# [WORK INSTRUCTIONS]
Write every entry out again with no changes, and leave the images behind.

# [INPUT DATA]
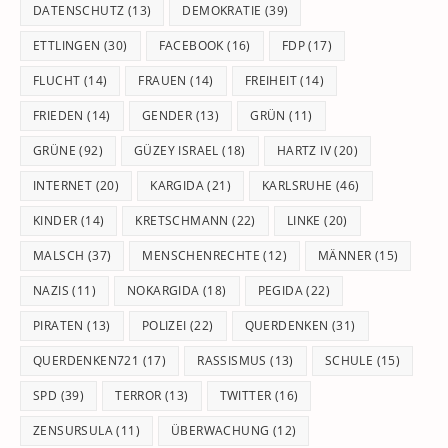
DATENSCHUTZ
(13)
DEMOKRATIE
(39)
ETTLINGEN
(30)
FACEBOOK
(16)
FDP
(17)
FLUCHT
(14)
FRAUEN
(14)
FREIHEIT
(14)
FRIEDEN
(14)
GENDER
(13)
GRÜN
(11)
GRÜNE
(92)
GÜZEY ISRAEL
(18)
HARTZ IV
(20)
INTERNET
(20)
KARGIDA
(21)
KARLSRUHE
(46)
KINDER
(14)
KRETSCHMANN
(22)
LINKE
(20)
MALSCH
(37)
MENSCHENRECHTE
(12)
MÄNNER
(15)
NAZIS
(11)
NOKARGIDA
(18)
PEGIDA
(22)
PIRATEN
(13)
POLIZEI
(22)
QUERDENKEN
(31)
QUERDENKEN721
(17)
RASSISMUS
(13)
SCHULE
(15)
SPD
(39)
TERROR
(13)
TWITTER
(16)
ZENSURSULA
(11)
ÜBERWACHUNG
(12)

# [SOLUTION TO THE EXERCISE]
DATENSCHUTZ
(13)
DEMOKRATIE
(39)
ETTLINGEN
(30)
FACEBOOK
(16)
FDP
(17)
FLUCHT
(14)
FRAUEN
(14)
FREIHEIT
(14)
FRIEDEN
(14)
GENDER
(13)
GRÜN
(11)
GRÜNE
(92)
GÜZEY ISRAEL
(18)
HARTZ IV
(20)
INTERNET
(20)
KARGIDA
(21)
KARLSRUHE
(46)
KINDER
(14)
KRETSCHMANN
(22)
LINKE
(20)
MALSCH
(37)
MENSCHENRECHTE
(12)
MÄNNER
(15)
NAZIS
(11)
NOKARGIDA
(18)
PEGIDA
(22)
PIRATEN
(13)
POLIZEI
(22)
QUERDENKEN
(31)
QUERDENKEN721
(17)
RASSISMUS
(13)
SCHULE
(15)
SPD
(39)
TERROR
(13)
TWITTER
(16)
ZENSURSULA
(11)
ÜBERWACHUNG
(12)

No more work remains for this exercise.